**WORK INSTRUCTION:** Below are the records; copy each line in them that holds the word "connected".

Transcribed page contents
━━━━━━━━━━━━━━━━━━━━━━━━━━━━━━
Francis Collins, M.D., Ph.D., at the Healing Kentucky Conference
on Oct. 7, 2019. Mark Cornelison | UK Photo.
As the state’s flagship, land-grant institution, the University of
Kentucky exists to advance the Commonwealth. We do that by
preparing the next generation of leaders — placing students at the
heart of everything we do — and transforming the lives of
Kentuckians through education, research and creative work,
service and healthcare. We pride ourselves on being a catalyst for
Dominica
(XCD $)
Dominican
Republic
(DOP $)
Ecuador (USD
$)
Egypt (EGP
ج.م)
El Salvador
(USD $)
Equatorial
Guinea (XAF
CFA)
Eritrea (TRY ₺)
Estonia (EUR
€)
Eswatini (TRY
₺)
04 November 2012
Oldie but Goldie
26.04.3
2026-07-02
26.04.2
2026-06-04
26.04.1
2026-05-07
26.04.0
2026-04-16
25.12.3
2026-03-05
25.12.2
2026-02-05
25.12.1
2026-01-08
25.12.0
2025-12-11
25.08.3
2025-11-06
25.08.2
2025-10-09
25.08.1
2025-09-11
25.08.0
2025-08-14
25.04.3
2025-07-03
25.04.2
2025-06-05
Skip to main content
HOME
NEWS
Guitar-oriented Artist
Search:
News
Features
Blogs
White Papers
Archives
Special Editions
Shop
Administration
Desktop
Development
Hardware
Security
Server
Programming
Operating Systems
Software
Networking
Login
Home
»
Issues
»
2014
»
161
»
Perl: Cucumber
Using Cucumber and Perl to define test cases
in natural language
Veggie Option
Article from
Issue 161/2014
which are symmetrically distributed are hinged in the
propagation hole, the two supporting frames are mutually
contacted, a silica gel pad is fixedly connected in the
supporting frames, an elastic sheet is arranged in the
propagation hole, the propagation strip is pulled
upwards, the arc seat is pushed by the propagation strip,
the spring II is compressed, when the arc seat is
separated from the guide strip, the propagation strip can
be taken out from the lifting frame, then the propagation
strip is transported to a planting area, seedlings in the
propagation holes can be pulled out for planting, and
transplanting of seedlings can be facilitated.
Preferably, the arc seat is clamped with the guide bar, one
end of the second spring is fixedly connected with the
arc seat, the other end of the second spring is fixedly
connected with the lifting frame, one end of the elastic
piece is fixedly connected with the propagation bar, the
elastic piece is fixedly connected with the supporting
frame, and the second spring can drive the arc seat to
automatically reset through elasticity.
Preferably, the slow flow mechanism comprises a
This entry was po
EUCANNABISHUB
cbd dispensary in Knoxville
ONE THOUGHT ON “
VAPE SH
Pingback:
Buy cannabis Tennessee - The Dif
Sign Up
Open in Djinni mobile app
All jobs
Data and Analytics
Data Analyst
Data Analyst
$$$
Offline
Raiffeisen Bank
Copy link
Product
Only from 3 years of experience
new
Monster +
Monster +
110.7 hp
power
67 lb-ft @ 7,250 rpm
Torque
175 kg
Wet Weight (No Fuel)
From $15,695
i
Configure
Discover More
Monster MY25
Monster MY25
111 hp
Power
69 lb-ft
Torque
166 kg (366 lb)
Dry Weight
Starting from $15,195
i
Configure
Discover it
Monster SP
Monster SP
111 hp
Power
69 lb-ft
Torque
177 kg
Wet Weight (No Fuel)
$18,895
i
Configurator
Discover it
━━━━━━━━━━━━━━━━━━━━━━━━━━━━━━
**OUTPUT OF THE TASK:**
contacted, a silica gel pad is fixedly connected in the
end of the second spring is fixedly connected with the
connected with the lifting frame, one end of the elastic
piece is fixedly connected with the propagation bar, the
elastic piece is fixedly connected with the supporting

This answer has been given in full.